Dáil debates

Thursday, 9 December 2021

Saincheisteanna Tráthúla - Topical Issue Debate

Employment Support Services

3:25 pm

Photo of Paul McAuliffePaul McAuliffe (Dublin North West, Fianna Fail) | Oireachtas source

I welcome the opportunity to raise the issue of the important work being done in communities by local employment services and the great deal of uncertainty within those communities in respect of the indicated tendering process. It is not an unfounded concern because many of these partnership companies, or local development companies as they are often called, bear the scars of the social inclusion and community activation programme, SICAP, process. That programme was often the other arm of the partnership model. I am mentioning partnership repeatedly because partnership was a response in the late 1980s and early 1990s to the problems that were happening in many communities. It was a way of ensuring agencies such as the HSE, education and training boards and the Department of Social Protection, along with local politicians and the community could come together with business and the trade union movement to ensure we could respond to the needs in communities. It is a model that did not come out of nowhere. It did not arrive on our doorstep as some theory-based model. It is a model that was championed by many people and is so important to communities. I will speak about why that is so in a moment.

The difficulty arises in the context of each Department seeking to comply with tendering processes and other measures. I was present at the meeting of the Committee of Public Accounts this morning when the Secretary General of the Department of Social Protection spoke about how these contracts are regarded as non-compliant procurement. The difficulty is that as we start to ensure they all comply with tendering regulations,we are separating out the local decision making each of the partnerships is able to make. That will strip away the flexibility in SICAP and local employment services. It will move from a local service to a regional service and suddenly it will have lost all the benefits the partnership model had.

I refer to the fears of local providers. None of them has any difficulty tendering but they have doubts regarding the need to tender to comply with European regulations. That is a legal issue. When the Attorney General says something, I have to listen and the Government has to listen, but there are differing legal opinions on this issue.

If we go though with the tendering process, we need to make sure that process recognises the expertise of many of the existing service providers and rewards them for it, compared with another company that does not have the same local knowledge. The process must ensure there is a pay and fee structure that is not all about progressing people to employment, because that means the quality work cannot be done that often needs to be done with people who are exiting long-term unemployment. We must make sure partnership bodies have the cash flow they might need to switch from the current system, in which they are paid per year, to one in which they would not be paid upfront but after the progression has been made.

It is crucial that the ability to react locally to local issues is retained.

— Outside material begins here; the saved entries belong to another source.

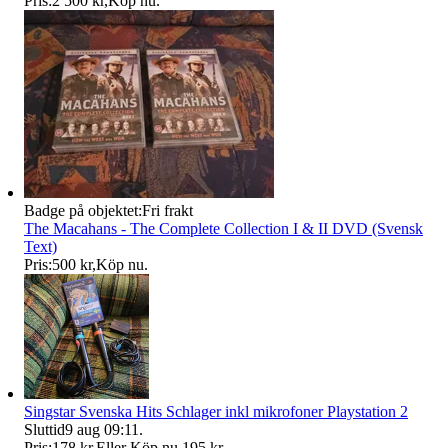
Pris:
2 500 kr
,
Köp nu
.
Badge på objektet:
Fri frakt
The Macahans - The Complete Collection I & II DVD (Svensk
Text)
Pris:
500 kr
,
Köp nu
.
Singstar Svenska Hits Schlager inkl mikrofoner Playstation 2
Sluttid
9 aug 09:11
.
Pris:
178 kr
,
Eller Köp nu
195 kr
,
.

It must not, for example, be solely about referrals from the Department of Social Protection; there must be the ability to allow walk-in referrals as well. We have seen how this type of local response is crucial in communities, which I will speak about after the Minister of State replies. It is the backbone of what partnership is and the backbone of what these organisations do. If we continue to nationalise, through contracts, the different models they provide, we open ourselves up to the allegation that some of us in government are ideologically focused on a particular way of delivering a service rather than on delivering for the community.